Physical simulations often require the consideration of many phenomena
and scales. For example in aeroacoustic problems, both, the flow generating
the noise and the sound wave propagation needs to be considered. This work
investigates numerical approaches to such problems on large distributed and
parallel computing systems. The coupling framework KOP is parallelized
as far as possible and to overcome fundamental scalability limits a new
framework APES is developed. Both implementations utilize high-order
discretizations, as these allow for accurate simulations with less degrees of
freedoms than lower order methods. This property of high-order methods
is an important feature for modern supercomputing systems, as memory
to represent degrees of freedom in a simulation is a scarce resource.
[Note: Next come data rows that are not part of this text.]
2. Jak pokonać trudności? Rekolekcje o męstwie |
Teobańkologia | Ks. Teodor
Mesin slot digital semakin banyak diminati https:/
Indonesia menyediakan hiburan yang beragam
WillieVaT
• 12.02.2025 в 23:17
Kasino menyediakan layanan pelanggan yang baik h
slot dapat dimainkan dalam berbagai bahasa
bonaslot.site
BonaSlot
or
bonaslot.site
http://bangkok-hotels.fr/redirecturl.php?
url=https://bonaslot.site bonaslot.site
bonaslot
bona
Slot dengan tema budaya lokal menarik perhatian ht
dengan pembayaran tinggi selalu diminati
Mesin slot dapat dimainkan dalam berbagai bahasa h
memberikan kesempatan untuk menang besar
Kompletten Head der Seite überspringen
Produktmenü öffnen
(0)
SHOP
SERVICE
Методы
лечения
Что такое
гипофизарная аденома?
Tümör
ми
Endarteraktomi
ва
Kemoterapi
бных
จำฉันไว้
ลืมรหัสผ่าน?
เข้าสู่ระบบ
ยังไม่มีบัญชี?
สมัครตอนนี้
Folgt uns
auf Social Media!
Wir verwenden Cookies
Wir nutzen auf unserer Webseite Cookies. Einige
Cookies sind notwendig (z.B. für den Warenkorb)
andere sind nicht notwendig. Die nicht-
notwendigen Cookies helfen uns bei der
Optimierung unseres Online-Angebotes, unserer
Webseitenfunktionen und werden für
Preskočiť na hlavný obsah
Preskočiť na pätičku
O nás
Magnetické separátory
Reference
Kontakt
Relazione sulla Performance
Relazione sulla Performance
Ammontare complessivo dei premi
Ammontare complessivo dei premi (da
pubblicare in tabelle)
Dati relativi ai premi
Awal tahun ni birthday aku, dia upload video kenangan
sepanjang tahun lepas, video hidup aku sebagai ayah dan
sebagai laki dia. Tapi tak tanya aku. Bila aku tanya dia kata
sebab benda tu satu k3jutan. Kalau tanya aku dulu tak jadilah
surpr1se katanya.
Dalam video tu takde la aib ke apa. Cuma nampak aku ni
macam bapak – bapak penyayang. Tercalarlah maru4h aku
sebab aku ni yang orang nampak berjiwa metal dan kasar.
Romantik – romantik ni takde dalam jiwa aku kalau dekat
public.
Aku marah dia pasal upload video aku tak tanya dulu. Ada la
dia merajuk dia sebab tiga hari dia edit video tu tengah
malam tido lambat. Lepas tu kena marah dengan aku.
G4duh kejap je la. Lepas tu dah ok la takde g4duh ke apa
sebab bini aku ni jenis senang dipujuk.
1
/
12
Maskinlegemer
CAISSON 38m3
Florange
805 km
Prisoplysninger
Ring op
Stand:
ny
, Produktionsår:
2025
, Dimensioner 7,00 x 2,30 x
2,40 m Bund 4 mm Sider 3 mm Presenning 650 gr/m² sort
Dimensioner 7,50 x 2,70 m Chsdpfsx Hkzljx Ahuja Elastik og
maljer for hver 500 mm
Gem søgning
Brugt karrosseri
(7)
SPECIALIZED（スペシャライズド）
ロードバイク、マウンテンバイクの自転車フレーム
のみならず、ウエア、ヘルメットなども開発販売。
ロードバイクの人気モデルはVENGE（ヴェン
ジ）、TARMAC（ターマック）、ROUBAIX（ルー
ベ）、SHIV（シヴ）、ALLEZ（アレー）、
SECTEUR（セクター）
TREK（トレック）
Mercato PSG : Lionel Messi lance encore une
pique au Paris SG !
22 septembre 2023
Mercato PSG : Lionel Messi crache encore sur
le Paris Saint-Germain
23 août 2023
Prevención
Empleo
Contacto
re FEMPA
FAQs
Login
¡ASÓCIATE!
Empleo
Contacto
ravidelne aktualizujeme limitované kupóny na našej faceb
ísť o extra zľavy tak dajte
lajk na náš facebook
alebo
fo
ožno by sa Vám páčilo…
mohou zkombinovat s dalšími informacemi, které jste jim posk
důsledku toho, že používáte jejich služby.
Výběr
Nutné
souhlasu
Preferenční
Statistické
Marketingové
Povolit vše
The
presented methods enable the transient simulation of multi-scale setups but
detailed resolutions still require large amounts of computational resources.
A focus is put on the efficient utilization of modern computing systems
to address this need. Besides the scalability of the implementations, the
importance of single core optimization and vectorization is illustrated.
KOP uses discrete points to realize the coupling and allows for the interaction
between domains with differing discretizations and solved equation
systems. Arbitrary mesh configurations are supported and both, structured
and unstructured mesh solvers are available in the framework. In both framworks
explicit time integration methods are deployed to resolve the time
dependent simulations. The coupling allows for a varying time step width
over the participating domains by a sub-cycling method. Various conservation
laws can be solved by the presented frameworks ranging from Maxwell’s
equations and linearized Euler equations to full compressible Navier-Stokes
equations. A fully distributed coupling approach is developed that allows
for coupling of those in a large-scale simulation to solve, for example, aeroacoustic problems.
APES enables high-order discretizations in the spectral regime. It involves
a fully scalable toolchain for mesh-based simulations featuring a mesh
generation and a post-processing tool to support the solvers. The common
foundation of these tools is an Octree representation for the mesh, and
this work specifically covers the generation of high-order geometry approximations in the developed mesh generator Seeder. This robust mechanism works for arbitrarily complex surfaces and offers a practical way to tackle
engineering tasks with spectral element discretizations.